== What the task requires ==
Of all the lines below, return only those starting with the line holding "מכל היתרונות ללא" and going on through the line holding "צורך להוציא אנרגיה", exactly as written.
### Records provided ###
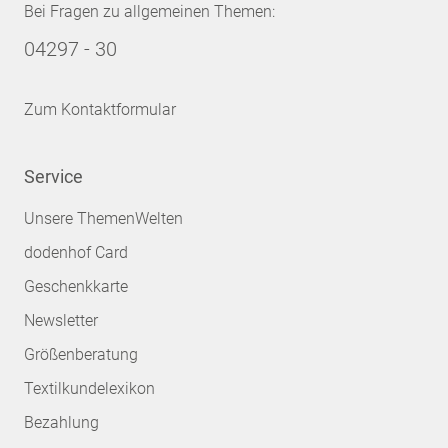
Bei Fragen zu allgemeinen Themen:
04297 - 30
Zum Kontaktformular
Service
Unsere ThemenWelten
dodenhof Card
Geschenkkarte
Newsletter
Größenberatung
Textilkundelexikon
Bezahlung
###
### Records provided ###
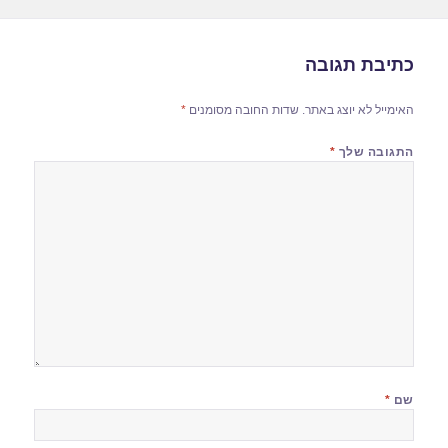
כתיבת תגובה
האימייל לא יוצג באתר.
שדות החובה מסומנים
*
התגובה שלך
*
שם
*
###
### Records provided ###
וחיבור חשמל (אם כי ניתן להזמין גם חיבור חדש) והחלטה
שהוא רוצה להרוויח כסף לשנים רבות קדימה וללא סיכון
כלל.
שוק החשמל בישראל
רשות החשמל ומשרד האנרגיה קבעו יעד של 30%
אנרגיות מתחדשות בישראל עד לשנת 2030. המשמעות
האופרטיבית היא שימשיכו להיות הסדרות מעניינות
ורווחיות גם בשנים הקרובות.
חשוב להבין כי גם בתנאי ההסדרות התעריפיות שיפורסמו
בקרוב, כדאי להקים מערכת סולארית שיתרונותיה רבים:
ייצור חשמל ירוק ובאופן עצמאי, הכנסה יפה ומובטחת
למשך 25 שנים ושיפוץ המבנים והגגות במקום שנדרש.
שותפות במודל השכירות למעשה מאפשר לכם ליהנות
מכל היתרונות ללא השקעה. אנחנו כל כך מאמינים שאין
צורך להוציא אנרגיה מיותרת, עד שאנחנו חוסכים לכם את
###
== Answer area ==
מכל היתרונות ללא השקעה. אנחנו כל כך מאמינים שאין
צורך להוציא אנרגיה מיותרת, עד שאנחנו חוסכים לכם את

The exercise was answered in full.